(What is needed): Go to the line in the data below that contains "时预览短发、长发、卷发、直发等多种风格，以". Write it out exactly, along with every later line through the last, and nothing else.

(Information):
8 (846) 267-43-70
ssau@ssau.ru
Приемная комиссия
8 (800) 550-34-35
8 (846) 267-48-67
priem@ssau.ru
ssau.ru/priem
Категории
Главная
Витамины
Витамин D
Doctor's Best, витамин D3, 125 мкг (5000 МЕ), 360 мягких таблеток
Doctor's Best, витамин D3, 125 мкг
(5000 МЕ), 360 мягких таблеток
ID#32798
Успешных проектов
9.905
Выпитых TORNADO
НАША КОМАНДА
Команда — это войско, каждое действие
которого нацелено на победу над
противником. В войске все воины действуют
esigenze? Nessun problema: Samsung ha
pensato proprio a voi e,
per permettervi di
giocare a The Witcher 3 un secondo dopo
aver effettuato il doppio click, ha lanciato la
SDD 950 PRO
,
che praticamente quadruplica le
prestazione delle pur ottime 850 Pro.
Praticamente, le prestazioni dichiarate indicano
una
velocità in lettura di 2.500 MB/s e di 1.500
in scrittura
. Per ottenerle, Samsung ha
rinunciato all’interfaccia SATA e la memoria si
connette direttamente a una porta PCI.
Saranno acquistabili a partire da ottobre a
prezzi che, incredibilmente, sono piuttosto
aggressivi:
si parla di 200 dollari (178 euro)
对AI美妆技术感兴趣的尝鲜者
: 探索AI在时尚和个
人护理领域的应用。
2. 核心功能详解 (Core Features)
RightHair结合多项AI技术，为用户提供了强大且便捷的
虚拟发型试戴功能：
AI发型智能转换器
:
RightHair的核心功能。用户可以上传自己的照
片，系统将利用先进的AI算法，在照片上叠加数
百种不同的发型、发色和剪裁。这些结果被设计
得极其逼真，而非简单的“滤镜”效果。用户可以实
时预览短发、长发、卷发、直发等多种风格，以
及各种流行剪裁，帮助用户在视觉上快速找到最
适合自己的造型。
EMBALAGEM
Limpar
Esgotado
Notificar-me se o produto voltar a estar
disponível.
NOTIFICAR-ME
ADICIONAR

(Solution for this exercise):
时预览短发、长发、卷发、直发等多种风格，以
及各种流行剪裁，帮助用户在视觉上快速找到最
适合自己的造型。
EMBALAGEM
Limpar
Esgotado
Notificar-me se o produto voltar a estar
disponível.
NOTIFICAR-ME
ADICIONAR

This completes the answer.